(Items from a dataset)
+ + + + +
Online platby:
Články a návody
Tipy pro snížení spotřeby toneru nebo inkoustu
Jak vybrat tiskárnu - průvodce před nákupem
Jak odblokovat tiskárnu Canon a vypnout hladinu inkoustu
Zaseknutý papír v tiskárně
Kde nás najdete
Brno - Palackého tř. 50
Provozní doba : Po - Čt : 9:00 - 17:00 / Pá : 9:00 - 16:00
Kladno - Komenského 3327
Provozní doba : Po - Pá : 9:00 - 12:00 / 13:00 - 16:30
+ + + + +
**What the task requires**. Scan the data for lines containing "doba" and copy all of them.

**Output**.
Provozní doba : Po - Čt : 9:00 - 17:00 / Pá : 9:00 - 16:00
Provozní doba : Po - Pá : 9:00 - 12:00 / 13:00 - 16:30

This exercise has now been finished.